Bir de, dinde ilerle, hep ilerle. İçinde bulunduğun halden daha ilerdeki, öte bir hâle ulaştırması için Cenâb-ı Hakka yalvarmaktan geri durma. Ve bir şey yaparken ve bir şey yapmazken, her durum ve her hareketinde, Hak ile ol, O’nu unutma, O’nun varlığını duy.
Ulu Şeriatın 《istersen hakkını al, dilersen bırak》diye buyurduğu veya 《istersen karşılığını ara, istersen affet》dediği yerde sen af ve barışmaya yanaş ki, 《Kim affeder, barış sağlarsa mükâfatı Allah’a aittir》kesin nassı ile (ayetiyle) afçı, sulhçu, düzeltici, karşılığı ve mükâfatı Allah’a kalmış olanlardan olasın.
Doğruluk bir büyük iksirdir ki, neyin üzerine konsa onu arıtır, bakır üzerine konsa onu altın yapar.
Ey mürid! Öfke ve gazabını tut ve gösterme. Bunu yaparsan Allah’ı memnun etmiş, şeytanı üzmüş, kendi nefsini düzeltmiş de terbiye etmiş olursun.
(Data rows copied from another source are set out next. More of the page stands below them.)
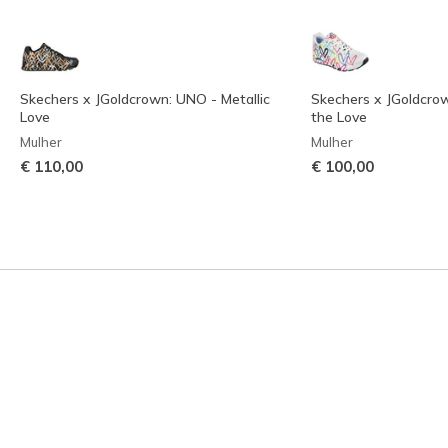
Skechers x JGoldcrown: UNO - Metallic
Skechers x JGoldcro
Love
the Love
Mulher
Mulher
€ 110,00
€ 100,00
Gazap, nefsin zapt edilmemesinden, başı boş bırakılmasından doğduğundan, sen öfkeni tuttukça, nefs, sınırını bilir, azmaz ve sana boyun eğer. Sen öfkeni tutarsan, karşındakini sevindırmiş, onun fiiline karşılık vermemiş, ona bir ceza biçmemiş olursun ki, bu davranışın cezadan daha çok tesir ve onun kendi nefsini cezalandımasını telkin eder ve onu hak ve insaf dairesine döndürür, kusurunu itirafa yol açar. Öyleyse bu öğüde önem ver ve bu huyu edin. Elbet bunun karşılığını, ecir ve sevabını ötede görürsün, mizanda kazanırsın. Fakat bunlardan da önemli olarak, kazancın ve sevincin en büyüğü şudur: Sen öfkeni tutarsan, Mutlak Adil de, ilahi gazabını gerektiren, fiillerinden dolayı seni cezalandırmaz, affına kavuşturur. Senin affedişin, İlahi afla mükâfatlandırılır. Demek ki mü’min kardeşinin kusurunu affetmek ve verdiği zahmetlere tahamnıül etmekten daha büyük fayda düşünülemez. Allah kullarına senin nasıl davranmanı buyurmuşsa, O’da Sana öyle davranır. Öyleyse, sen de bu gönül alıcılık huyunu, yardım, barış ve adalet elini uzatma hasletini, ahlakın edin. Buna sarıl, buna çalış. Bu güzel ahlak ve huy, halkın gönlüne karşılıklı sevgi ve saygıyı yerleştirir.
Dünya isteği, özüyle, deniz suyu içenin hâli gibidir ki, içtikçe susar.